Cardiff paper

by Thomas Krichel

Status

This is the Cardiff paper. It describes a work program for the construction of a new interface to select documents in the ACIS documents selection screen.

This is the version of 2008–05–08.

Other versions include

2008–04–30

I am grateful for comments by Ivan V. Kurmanov.

Introduction

A key function of the ACIS software is selection of documents, the authorship or editorship of which correspond to the registrant’s name variations profile.

To settle terminology, let us call such documents “nominal documents”.

ACIS was first implemented for the RePEc document data collection, which is medium sized, say roughly 500k records. The set of nominal documents remains within reasonable limits so that the manual selection of documents is not too onerous.

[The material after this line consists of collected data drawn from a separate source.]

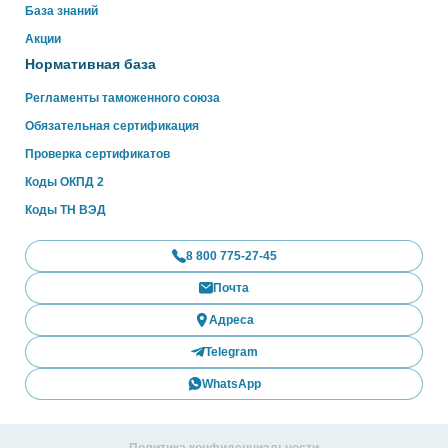
База знаний
Акции
Нормативная база
Регламенты таможенного союза
Обязательная сертификация
Проверка сертификатов
Коды ОКПД 2
Коды ТН ВЭД
8 800 775-27-45
Почта
Адреса
Telegram
WhatsApp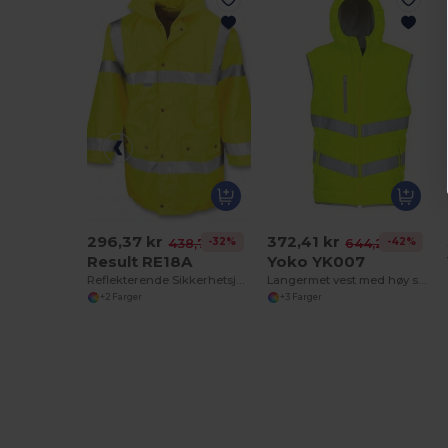
296,37 kr
372,41 kr
-32%
-42%
438,75 kr
644,25 kr
Result RE18A
Yoko YK007
Reflekterende Sikkerhetsjakke med Resirkulert Materiale
Langermet vest med høy synlighet (HVJ200)
+2 Farger
+3 Farger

AuthorClaim's document collection stands at 34 times the size of RePEc. Much of that size comes from the PubMed dataset that does not have first names, just initials.

Joanna P. Davies found out that there are in excess of 400 nominal documents for her variations. And she is lucky because she is called Davies, rather than Davis which is the more common form.

Debates between Joanna P. Davies and Thomas Krichel have focussed on whether the addition of a keyword search will be sufficient, or whether a machine learning approach is required. This proposal seeks to integrate keywords with machine learning.

The interface at initial registration

This section has a basic discussion of the interface.

Nominal document can in three states.

unstated [u]
claimed [c]
refused [r]

A nominal document can only pass

from [u] to [c]
from [u] to [r]
from [c] to [r]
from [r] to [c]

On initial registration, nothing is know about the user. The user is shown all nominal documents, all have state [u]. Each carries a button to move it state [c] and one button to move it to state [r].

There are four buttons

"select all with this keyword" (textbox) [cb]
"deselect all with this keyword" (textbox) [rb]
"order" [ob]

[cb] will push all nominal documents that have the keywords from [u] to [c]. If the keyword is blank, all nominal documents in [u] will be selected. If there are documents in [r] that would be moved to [c], had they been in state [u], a warning will be issued. The warning will tell the used to press [cb] again to move even those documents. An analogous reasoning applies for [rb]. Both [cb] and [rb] use only JavaScript and make no use of the server.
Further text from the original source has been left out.